Charlie W. DUNCAN et al., Plaintiffs,

Civ. A. No. 72-C-145-R.

United States District Court, W. D. Virginia, Roanoke Division.

September 28, 1973.

Frederick T. Gray, Williams, Mullen & Christian, Chesterfield, Va., for plaintiffs.

W. H. Jolly, Kime, Jolly, Clemens & Canterbury, Salem, Va., for Town of Blacksburg.

Andrew P. Miller, Atty. Gen., Stuart H. Dunn, Vann H. Lefcoe, Asst. Attys. Gen., Commonwealth of Virginia, Richmond, Va., for intervening defendants.

Before WIDENER, Circuit Judge, DALTON, Chief District Judge, and TURK, District Judge.


WIDENER, Circuit Judge:

In this action, citizens of the Town of Blacksburg and Montgomery County, Virginia challenge the constitutionality of certain annexation statutes in Virginia, which are Chapter 25 of Title 15.1 of the Va.Code, §§ 15.1-1032 to 1058. They contend that the statutes are unconstitutional as applied in the Town of Blacksburg's annexation of a portion of Montgomery County. Specifically, they assert that since December 31, 1972 approximately *644 12,573 residents of the Town of Blacksburg have had no representation on the Town Council, that total lack of representation shall continue to exist until the next election, July 1, 1974, and that the resulting discrimination constitutes a denial of equal protection of the laws guaranteed by the Fourteenth Amendment.
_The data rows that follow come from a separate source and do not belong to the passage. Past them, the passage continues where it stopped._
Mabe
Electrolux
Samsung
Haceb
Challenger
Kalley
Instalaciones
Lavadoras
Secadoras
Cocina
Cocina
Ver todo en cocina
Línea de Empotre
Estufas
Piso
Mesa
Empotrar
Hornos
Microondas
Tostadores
Because the statutes in question apply throughout the State, and because the annexation court, in discharging its statutory duty, performs a State function pursuant to statewide policy, a three-judge court was convened pursuant to 28 U.S.C. § 2281. Cf. Turner v. Fouche, 396 U.S. 346, 353 n. 10, 90 S.Ct. 532, 24 L.Ed.2d 567 (1970); Sailors v. Kent Board of Education, 387 U.S. 105, 108, 87 S.Ct. 1549, 18 L.Ed.2d 650 (1967). We hold that the statutes do not violate the Fifth or Fourteenth Amendments, nor are they unconstitutional in their application to the Town of Blacksburg's annexation of a portion of Montgomery County. Thus, plaintiffs are entitled to neither injunctive nor declaratory relief.
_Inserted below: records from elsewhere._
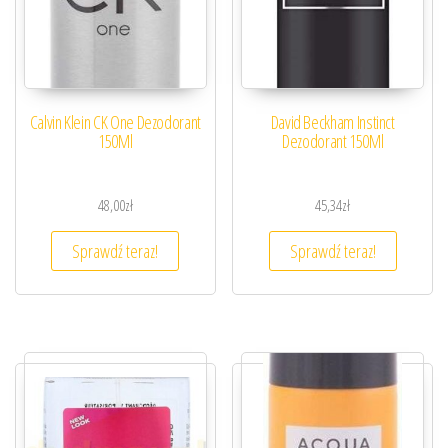
Calvin Klein CK One Dezodorant
David Beckham Instinct
150Ml
Dezodorant 150Ml
48,00
zł
45,34
zł
Sprawdź teraz!
Sprawdź teraz!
Plaintiffs[1] brought this suit as a class action on November 1, 1972, but have made no further move to proceed with the case as a class action. Since they have standing to sue, the case will be decided on the merits. Federal jurisdiction is claimed under 28 U.S.C. § 1331 and, by a supplemental complaint filed on December 29, 1972, under 42 U. S.C. § 1983.

The facts have been stipulated. At midnight on December 31, 1972, 15.4 square miles of Montgomery County became a part of the Town of Blacksburg, Virginia by virtue of a decree of an annexation court, pursuant to the provisions of Chapter 25, Title 15.1 of the Code of Virginia. The original decree was entered by the annexation court on October 23, 1970, and an appeal was taken by the county to the Supreme Court of Virginia. On January 17, 1972, the Supreme Court affirmed the judgment of the annexation court and, because under Virginia law annexation can only become effective at midnight on December *645 31, amended the decree to make the annexation effective at midnight, December 31, 1972.
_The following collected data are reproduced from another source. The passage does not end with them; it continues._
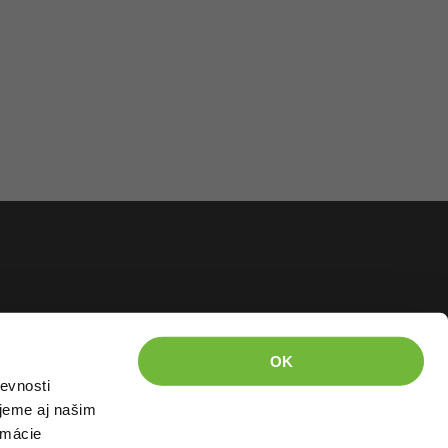
OK
evnosti
jeme aj našim
rmácie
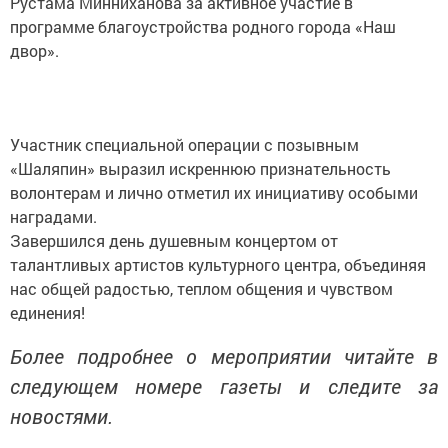
Рустама Минниханова за активное участие в
программе благоустройства родного города «Наш
двор».
Участник специальной операции с позывным
«Шаляпин» выразил искреннюю признательность
волонтерам и лично отметил их инициативу особыми
наградами.
Завершился день душевным концертом от
талантливых артистов культурного центра, объединяя
нас общей радостью, теплом общения и чувством
единения!
Более подробнее о мероприятии читайте в
следующем номере газеты и следите за
новостями.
At the time of the annexation trial, the Town of Blacksburg consisted of 2139 acres with an estimated population of 10,427. The annexation increased the size of the town to approximately 11,700 acres and its population of approximately 23,000 persons, including 6,900 resident students of Virginia Polytechnic Institute and State University.

The governing body of the town is a Town Council consisting of six councilmen and a mayor. The Council exercises general local governmental power over the territory and residents within town boundaries including the power to levy taxes, adopt criminal ordinances, and adopt ordinances affecting the property rights of citizens and the use of property within the Town of Blacksburg. Pursuant to the Town Charter, three members of the council were elected to four year terms on May 9, 1972. The remaining three members and the mayor are serving four year terms which do not expire until July 1, 1974. Since the election of May 9, 1972 was held subsequent to the Supreme Court's decision that the residents in the 15.4 square mile area would become citizens of Blacksburg at midnight, December 31, 1972, but before the effective date of the annexation, none of these residents were eligible either for election or to vote in the May, 1972 election.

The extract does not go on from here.